By the time Jeremiah brought his message to Judah, Israel had already been taken captive and the ten northern tribes had been scattered. They had been invaded in 606 BC and Daniel and other had been taken to Babylon as slaves. They were invaded again in 596 BC where Ezekiel and others were taken as well. The temple and the capital city of Jerusalem seems to be still intact at the time Jeremiah wrote the early parts of his prophecy. In Jeremiah 3:2, he points out the extent of their unfaithfulness. He says, “Lift up your eyes to the bare heights, and see! Where have you not been ravished? By the waysides you have sat awaiting lovers like an Arab in the wilderness. You have polluted the land with your vile whoredom.”

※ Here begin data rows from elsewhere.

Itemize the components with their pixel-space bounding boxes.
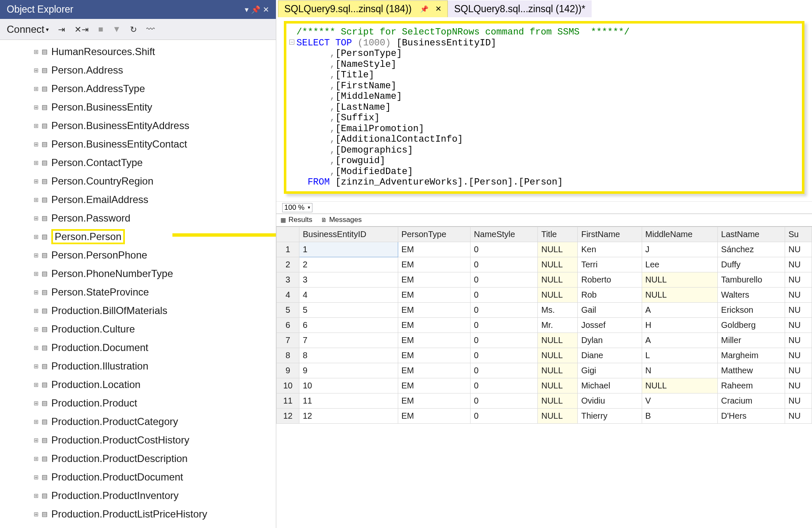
grid-cell[interactable]: 0 <box>471 408 538 423</box>
tree-item[interactable]: ⊞▤Person.ContactType <box>34 153 276 172</box>
column-header[interactable]: MiddleName <box>642 227 717 242</box>
grid-cell[interactable]: NU <box>785 378 812 393</box>
grid-cell[interactable]: Walters <box>717 287 785 302</box>
grid-cell[interactable]: EM <box>398 408 471 423</box>
stop-icon[interactable]: ■ <box>98 24 103 34</box>
grid-cell[interactable]: NU <box>785 287 812 302</box>
grid-cell[interactable]: Tamburello <box>717 272 785 287</box>
grid-cell[interactable]: NU <box>785 333 812 348</box>
tree-item[interactable]: ⊞▤Person.Password <box>34 209 276 227</box>
tree-item[interactable]: ⊞▤Production.ProductDocument <box>34 468 276 486</box>
pin-icon[interactable]: 📌 <box>420 5 428 13</box>
grid-cell[interactable]: 0 <box>471 287 538 302</box>
grid-cell[interactable]: NULL <box>538 333 578 348</box>
grid-cell[interactable]: Dylan <box>578 333 642 348</box>
grid-cell[interactable]: J <box>642 242 717 257</box>
grid-cell[interactable]: NULL <box>538 272 578 287</box>
tree-item[interactable]: ⊞▤Person.Address <box>34 61 276 79</box>
grid-cell[interactable]: NU <box>785 302 812 317</box>
grid-cell[interactable]: Margheim <box>717 348 785 363</box>
expand-icon[interactable]: ⊞ <box>34 159 41 166</box>
grid-cell[interactable]: B <box>642 408 717 423</box>
tree-item[interactable]: ⊞▤Production.ProductCostHistory <box>34 431 276 449</box>
grid-cell[interactable]: EM <box>398 378 471 393</box>
grid-cell[interactable]: Rob <box>578 287 642 302</box>
tree-item[interactable]: ⊞▤Production.Culture <box>34 320 276 338</box>
pin-icon[interactable]: 📌 <box>251 5 260 14</box>
column-header[interactable]: BusinessEntityID <box>299 227 398 242</box>
table-row[interactable]: 33EM0NULLRobertoNULLTamburelloNU <box>277 272 812 287</box>
grid-cell[interactable]: Raheem <box>717 378 785 393</box>
grid-cell[interactable]: NULL <box>538 378 578 393</box>
tree-item[interactable]: ⊞▤Person.CountryRegion <box>34 172 276 190</box>
grid-cell[interactable]: 9 <box>299 363 398 378</box>
expand-icon[interactable]: ⊞ <box>34 215 41 222</box>
table-row[interactable]: 88EM0NULLDianeLMargheimNU <box>277 348 812 363</box>
expand-icon[interactable]: ⊞ <box>34 141 41 148</box>
grid-cell[interactable]: NU <box>785 272 812 287</box>
grid-cell[interactable]: 0 <box>471 302 538 317</box>
expand-icon[interactable]: ⊞ <box>34 400 41 407</box>
tab-inactive[interactable]: SQLQuery8.sql...zinsql (142))* <box>448 0 592 17</box>
expand-icon[interactable]: ⊞ <box>34 418 41 425</box>
grid-cell[interactable]: NULL <box>538 242 578 257</box>
grid-cell[interactable]: A <box>642 333 717 348</box>
tree-item[interactable]: ⊞▤Person.AddressType <box>34 79 276 98</box>
table-row[interactable]: 77EM0NULLDylanAMillerNU <box>277 333 812 348</box>
grid-cell[interactable]: EM <box>398 287 471 302</box>
results-grid[interactable]: BusinessEntityIDPersonTypeNameStyleTitle… <box>276 227 812 424</box>
grid-cell[interactable]: Goldberg <box>717 317 785 333</box>
grid-cell[interactable]: 0 <box>471 348 538 363</box>
expand-icon[interactable]: ⊞ <box>34 104 41 111</box>
object-tree[interactable]: ⊞▤HumanResources.Shift⊞▤Person.Address⊞▤… <box>0 40 276 528</box>
grid-cell[interactable]: Miller <box>717 333 785 348</box>
grid-cell[interactable]: EM <box>398 363 471 378</box>
column-header[interactable]: PersonType <box>398 227 471 242</box>
grid-cell[interactable]: 11 <box>299 393 398 408</box>
grid-cell[interactable]: NU <box>785 363 812 378</box>
grid-cell[interactable]: 3 <box>299 272 398 287</box>
grid-cell[interactable]: Sánchez <box>717 242 785 257</box>
grid-cell[interactable]: H <box>642 317 717 333</box>
row-number[interactable]: 3 <box>277 272 299 287</box>
grid-cell[interactable]: NULL <box>642 272 717 287</box>
close-icon[interactable]: ✕ <box>263 5 269 14</box>
expand-icon[interactable]: ⊞ <box>34 437 41 444</box>
expand-icon[interactable]: ⊞ <box>34 326 41 333</box>
column-header[interactable]: FirstName <box>578 227 642 242</box>
grid-cell[interactable]: Michael <box>578 378 642 393</box>
disconnect-all-icon[interactable]: ✕⇥ <box>74 24 89 34</box>
table-row[interactable]: 1010EM0NULLMichaelNULLRaheemNU <box>277 378 812 393</box>
grid-cell[interactable]: NULL <box>538 257 578 272</box>
grid-cell[interactable]: Gigi <box>578 363 642 378</box>
row-number[interactable]: 4 <box>277 287 299 302</box>
grid-cell[interactable]: 8 <box>299 348 398 363</box>
close-icon[interactable]: ✕ <box>435 4 442 13</box>
grid-cell[interactable]: Mr. <box>538 317 578 333</box>
tree-item[interactable]: ⊞▤Production.Location <box>34 375 276 394</box>
grid-cell[interactable]: EM <box>398 302 471 317</box>
expand-icon[interactable]: ⊞ <box>34 122 41 129</box>
grid-cell[interactable]: EM <box>398 242 471 257</box>
table-row[interactable]: 55EM0Ms.GailAEricksonNU <box>277 302 812 317</box>
tree-item[interactable]: ⊞▤Production.BillOfMaterials <box>34 301 276 320</box>
grid-cell[interactable]: Ken <box>578 242 642 257</box>
grid-cell[interactable]: EM <box>398 348 471 363</box>
grid-cell[interactable]: NULL <box>538 393 578 408</box>
expand-icon[interactable]: ⊞ <box>34 492 41 499</box>
grid-cell[interactable]: Ms. <box>538 302 578 317</box>
refresh-icon[interactable]: ↻ <box>130 24 137 34</box>
expand-icon[interactable]: ⊞ <box>34 196 41 203</box>
grid-cell[interactable]: NU <box>785 257 812 272</box>
grid-cell[interactable]: 0 <box>471 242 538 257</box>
row-number[interactable]: 2 <box>277 257 299 272</box>
expand-icon[interactable]: ⊞ <box>34 85 41 92</box>
grid-cell[interactable]: NULL <box>538 287 578 302</box>
table-row[interactable]: 66EM0Mr.JossefHGoldbergNU <box>277 317 812 333</box>
table-row[interactable]: 22EM0NULLTerriLeeDuffyNU <box>277 257 812 272</box>
grid-cell[interactable]: NU <box>785 317 812 333</box>
expand-icon[interactable]: ⊞ <box>34 307 41 314</box>
expand-icon[interactable]: ⊞ <box>34 474 41 480</box>
grid-cell[interactable]: N <box>642 363 717 378</box>
expand-icon[interactable]: ⊞ <box>34 270 41 277</box>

The corruption of Israel’s moral standards has spread throughout the land. The sin was not incidental failure but a premeditated practice. She had abandoned the standards of the Word of God and had embraced the values of the pagans living all around them. “Israel’s separation from God is documented. She has been a prostitute spiritually with many lovers (v. 1). On the barren height, the customary place for Baal shrines, she has carried on a Canaanite worship. It is not that she has been overtaken by temptation, but like a nomad who plans to pounce on a desert caravan, so Israel has deliberately planned harlotry. Both physical and spiritual harlotry may be in view here (v. 2). Such unfaithfulness defiles the land…”[1]
The description of Judah’s deliberate sin against God is most graphic. Yet God is still calling His children to come home. Constance writes, “Expressed in these verses is the greatness of God’s forgiving love toward His apostate people. Although His treacherous and ungrateful bride had committed such great sin and rejection of God, He is still willing to extend His mercy and invites her to return to Him. What immeasurable love! His love and invitation scorn a deliberate choice on the part of the people to worship idols and practice wickedness.”[2] It might seem that God would want His children to clean themselves up before coming home. But the call is and always has been “Just as you are.” Moody said it in one of his famous sermons, “And so men try to make themselves better, and instead, get worse all the time. The Gospel bids you come as you are. Seek first the kingdom of Heaven—make no delay; come just as you are.”[3]
[1] E. A. Martens, Jeremiah, Believers Church Bible Commentary (Scottdale, PA: Herald Press, 1986), 49.
[2] Mrs. T. M. Constance, Jeremiah, vol. 1 (Dickson, TN: Explorer’s Bible Study, 1978), 13.
[3] Dwight Lyman Moody, New Sermons, Addresses, and Prayers (Cincinnati, OH: Henry S. Goodspeed & Co., 1877), 197.